「ウルトラセブン」散歩する侵略者 近大さんの映画レビュー(感想・評価)
ウルトラセブン
毎度の事ながら黒沢清監督の作品は見た後不思議な感覚にさせられ、レビューを書こうにも頭を悩ませる。
自分の感じた事、考えた事は当たっているのか。
映画の見方なんて人それぞれだから感想に当たってるも外れてるも無いが、自分なりの感想を…。
ある日突然、近しい人が別人のような性格に。それは、“侵略”の始まりだった…。
同名戯曲を基に黒沢監督が描く異色侵略モノ。
侵略者に体を乗っ取られた者は自分の事も親しい人の事も何もかも分からず、何かの病気のような状態に。
不思議な力で相手の“概念”を奪う。
家族。
自分。
仕事。
愛。
侵略者にとって、それらは複雑過ぎる。
いや、侵略者でなくとも、人間にとってもそれらをしっかり説明する事は容易くない。
一つでも欠け落ちたら人は人で居られるのか。
概念とは人が人であるのに如何に大事か。
奪う侵略者、奪われる人間を通して問い掛ける。
2つのドラマが並行して展開。
若い夫婦、ジャーナリストと若者二人。
鳴海と真治の若夫婦。夫の浮気で結婚生活は破綻。そんな時、夫が侵略者となって帰ってきて…。
言動が可笑しな夫に妻はうんざり。
が、決して見捨てない。
すでに結婚生活は破綻してたというのに。
夫が体を乗っ取られる前は、きっと一緒に出歩く事もご飯を食べる事も無かったろう。
侵略者と人間…いや、夫婦として向き合う。
この夫婦のドラマは愛の概念を物語り、それがオチにも繋がる。
また、別人のように帰ってきた夫の設定が偶然か描きたいテーマなのか、『岸辺の旅』と重なった。

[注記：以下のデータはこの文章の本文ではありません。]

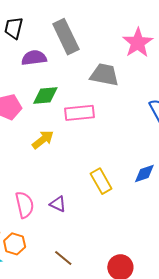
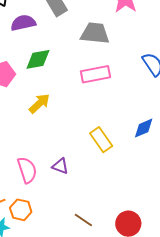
pink rectangle: (79, 113) -> (95, 74), moved
brown line: (63, 258) -> (83, 220), moved

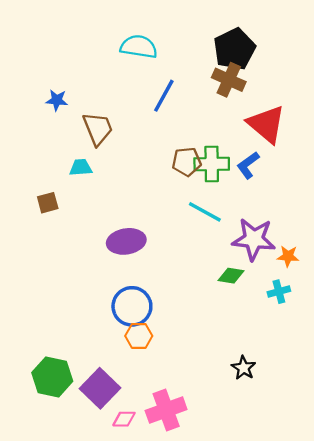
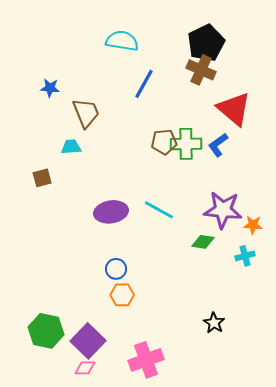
cyan line: (205, 212) -> (159, 210), moved
blue circle: (132, 306) -> (116, 269), size x0.6
pink diamond: (124, 419) -> (85, 368), moved

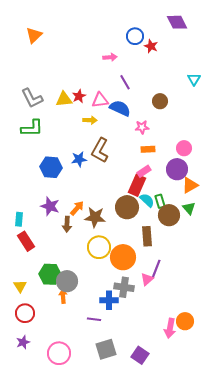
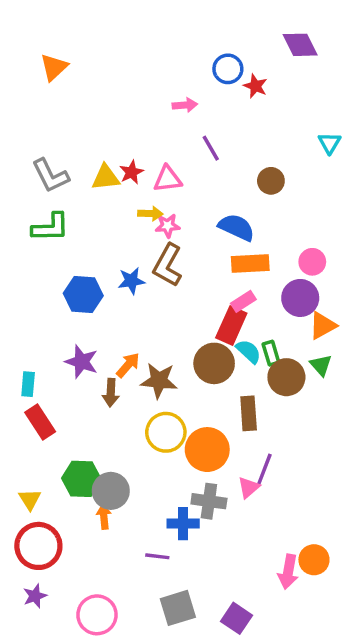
blue semicircle: (120, 108) -> (236, 227), moved
pink star: (142, 127) -> (168, 226), moved
orange rectangle: (148, 149) -> (250, 264), size x1.5
red circle: (25, 313) -> (38, 546), size x1.4

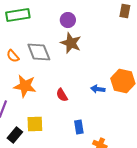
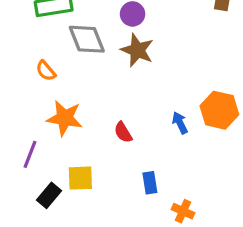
gray diamond: (39, 52) -> (87, 39), moved
blue arrow: (98, 89) -> (180, 123), turned 56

一家惨殺事件を追うジャーナリストの桜井は、一人の青年・天野と出会う。事件の生き残りの娘・あきらを探し出す。この若い二人は侵略者で…。
こちらの侵略者はより冷淡で、侵略準備を進める。
時には追っ手を力でねじ伏せる。
追っ手も武力行使。
侵略/争いの縮図。
最初はまるで信じていなかった桜井だが、信じざるを得なくなる。
人々に危機を訴える。
その最後に、捨て台詞を吐く。
それが何も信じず、危機に無頓着な人間への皮肉に感じ、印象に残った。
また、バンに乗っての旅や芽生える奇妙な友情のドラマも気に入った。
長澤まさみが美しく、キャリアでもベスト級の好演。
松田龍平の人間離れした雰囲気はさすがとしか言い様がない。
長谷川博己も巧演。
高杉真宙と恒松祐里の若い二人が存在感を放つ。恒松は見事なアクションも披露。
平凡な日常から始まり、何処かヘンなミステリアスな雰囲気を滲ませつつ、時々シュールで可笑しく、SFパニックなスペクタクルにも発展。
知的でもあり、B級チックでもあり。
黒沢監督の演出がユニーク。
ラスト、結局○が地球を救うってのはありふれ過ぎていてちと肩透かしにも感じるが、黒沢監督のここ近年の作品では最も見易く、一番気に入った。
不思議な感覚で、味わい深く、なかなか面白かった。
もう一つ気に入ったのが、
思わぬ所から忍び寄る侵略の魔の手。ドラマ性の高い異色SF。
これはもうズバリ、『ウルトラセブン』の世界だ。
『散歩する侵略者』っていうタイトルからして、『ウルトラセブン』にありそうではないか!